整座城楼砸塌了小半边。木屑与瓦砾如雨般落下,城楼上的羯兵抱头鼠窜,惨叫声此起彼伏。
弩车随后发威,密集的巨矢如蝗虫般飞上城头,将垛口后的守军射得抬不起头。赵军的弓箭手试图还击,但他们手中的骑弓射程不过百二十步,箭矢飞到北伐军阵前便已软绵绵地垂落,根本构不成威胁。而北伐军弓弩手在盾牌兵的掩护下推进到城墙一百三十步处,以三排轮射的方式向城头倾泻箭雨。北伐军强弩射程二百四十步,一百五十步内可穿铁甲,赵军身上那些札甲在弩矢面前如同纸糊。
城墙上血水横流,羯兵倒下了一批又一批,尸体从垛口上滚落下来,砸在城墙根下发出闷响。
投石车又轰了半个时辰,南门左侧的城墙终于被砸出了一道丈余宽的豁口。

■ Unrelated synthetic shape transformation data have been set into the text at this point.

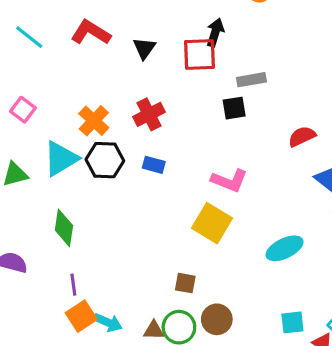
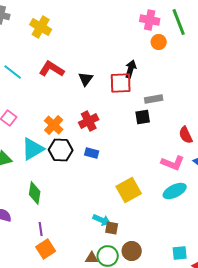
red semicircle: (302, 136) -> (186, 135), turned -90
pink L-shape: (229, 181) -> (173, 163), moved
yellow square: (212, 223) -> (129, 190), turned 30
cyan ellipse: (285, 248) -> (175, 191), moved
cyan arrow: (108, 322) -> (102, 220), moved

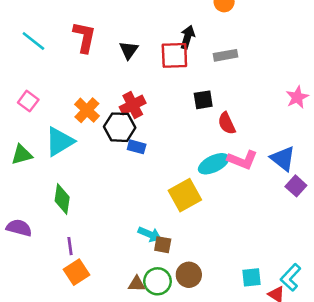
red L-shape: (52, 69) -> (84, 37), turned 70
gray rectangle: (154, 99) -> (225, 55), moved
red semicircle: (186, 135) -> (227, 123), moved
black hexagon: (61, 150) -> (120, 127), moved
cyan ellipse: (175, 191) -> (214, 164), moved

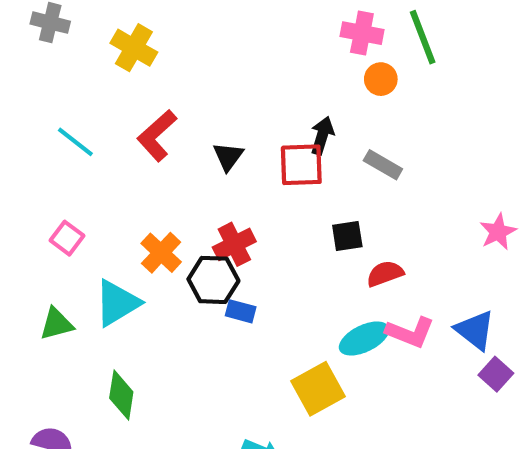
red L-shape: (84, 37) -> (157, 136), turned -144
gray rectangle: (225, 55) -> (383, 165), turned 40
red semicircle: (227, 123) -> (385, 274), turned 95

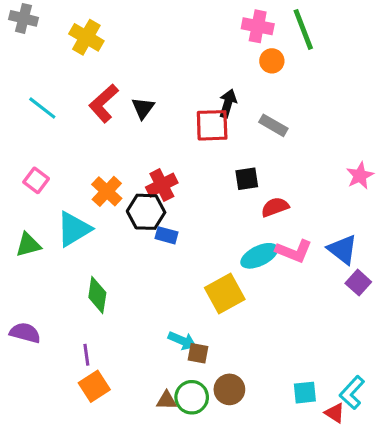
black triangle: (228, 156) -> (143, 108), moved
green diamond: (121, 395) -> (97, 295), moved

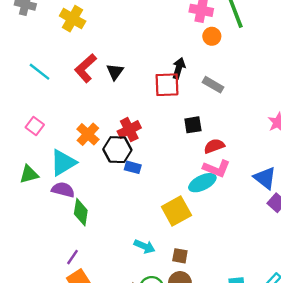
pink L-shape: (294, 251) -> (217, 168), moved
purple semicircle: (25, 333) -> (63, 190), moved
brown square: (198, 353) -> (180, 256), moved
purple line: (86, 355) -> (73, 257), turned 42

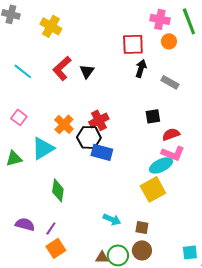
red square: (167, 85) -> (133, 44), moved
blue rectangle: (133, 167) -> (102, 152), size x1.5
purple semicircle: (63, 190) -> (25, 224), moved
yellow square: (176, 211) -> (153, 189), moved

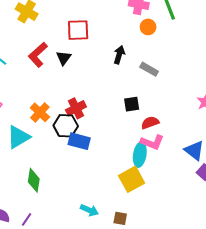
red square: (133, 44) -> (78, 30), moved
cyan ellipse: (161, 165) -> (140, 155), turned -55

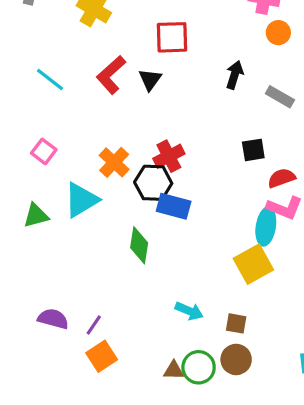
green diamond: (34, 180) -> (139, 245), moved

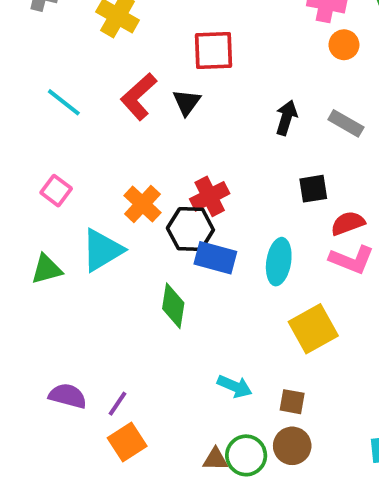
black arrow: (235, 75) -> (286, 118), moved
cyan ellipse: (266, 227) -> (279, 262), moved

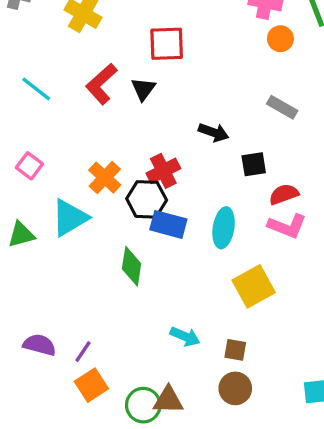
black arrow: (286, 118) -> (214, 132), moved, turned 92
green circle: (246, 455) -> (143, 405), moved
brown triangle: (215, 459) -> (168, 400), size x1.4

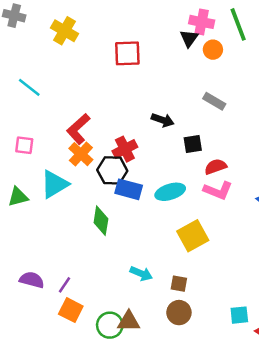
red L-shape: (101, 84) -> (78, 129), moved
black triangle: (143, 89) -> (189, 38), moved
pink square: (29, 166) -> (24, 145), turned -30
cyan ellipse: (224, 228) -> (170, 192), turned 64
orange square: (91, 385) -> (71, 310), turned -30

碎石还在簌簌往下掉,祖昭便拔剑前指。
“韩晃!”
韩晃早已等得不耐烦了,听到号令,将手中马槊往地上一顿,翻身上马,率右武卫先锋如潮水般涌向豁口。
赵军也拼了命。豁口后方的街道上,祁狼亲自率五百羯人重甲兵堵了上来。两军在豁口处撞在一起,刀矛相击的金属碰撞声震耳欲聋。韩晃一马当先,马槊横扫,将最前面两名羯兵齐齐扫飞。他身后的右武卫老兵紧随其后,长矛手在前顶住羯兵冲击,刀牌手从侧翼迂回劈砍,狭窄的豁口处瞬间变成了绞肉机。
就在这双方厮杀得最惨烈的时候,西门方向忽然传来一阵震天的喊杀声。
两千多个汉兵齐声发出怒吼,杀向赵军。
西门守将正在城楼上指挥守军往南门增援,忽然听到身后一阵骚乱。他猛回头,正看到原本被他安排在城墙下搬运箭矢的汉兵,不知何时已经抄起了藏在辎车底下的刀矛,如潮水般冲上了城头。
领头的是陈仲。这位潜伏了三年的县丞此刻脱掉了县衙里的青衫,换上了一身晋军的旧甲,手中擎着一面折叠了三年的青色战旗。他将旗帜往城楼上一插,拔出腰间长刀,一刀便砍翻了身旁一名还在发愣的羯兵。
“三年前祖将军走的时候,我答应过他,守住这面旗。”陈仲站在城楼上大喊,声音嘶哑却如惊雷贯耳,“今日北伐大军回来了,彭城的汉家儿郎,随我杀!”
两千汉兵如同被点燃的火药桶,瞬间炸开了。他们有的冲向城门,砍断门闩推开厚重的城门;有的冲上城头,与守城的羯兵短兵相接;还有的杀向城中各处武库和粮仓,截断了羯兵的退路。
赵军被这突如其来的变故彻底打懵了,正面的北伐军攻势如潮,身后的汉兵又反戈一击,腹背受敌,阵脚大乱。城门口的几个羯兵试图去堵门,被汉兵乱刀砍倒在地,厚重的西门在一阵沉闷的轰响中被缓缓推开。
早已等候在西门外的是韩虎的右骁卫。五千步卒从西门涌入城中,沿着主街向东推进,与从南门豁口杀入的韩晃右武卫在城中十字街口汇合。两面夹击之下,羯兵最后的抵抗彻底崩溃。
祁狼带着数十名亲兵退到县衙前,还想组织最后的抵抗,被韩晃一槊挑落马下。
残余的羯兵丢盔弃甲,有的跪地投降,有的想从北门突围逃跑。吴猛的左卫骑兵早在北门外等着他们,一轮冲锋便将逃兵冲得七零八落。
从辰时到未时,彭城之战落幕。城中八千羯兵被斩首三千余级,俘虏四千余人,只有不到千人趁乱逃出北门。两千汉兵除了在夺门时有数十人伤亡外,余者全部在陈仲和顾文的带领下与北伐军顺利会合。
祖昭策马入城,穿过还冒着硝烟的长街,在县衙前勒住缰绳。陈仲和顾文并肩站在衙门前,两人身上都带着伤,脸上沾满了硝烟和血污,但手中那面青色战旗始终没有倒下。
祖昭翻身下马,大步走到两人面前,对着陈仲和顾文深深一躬。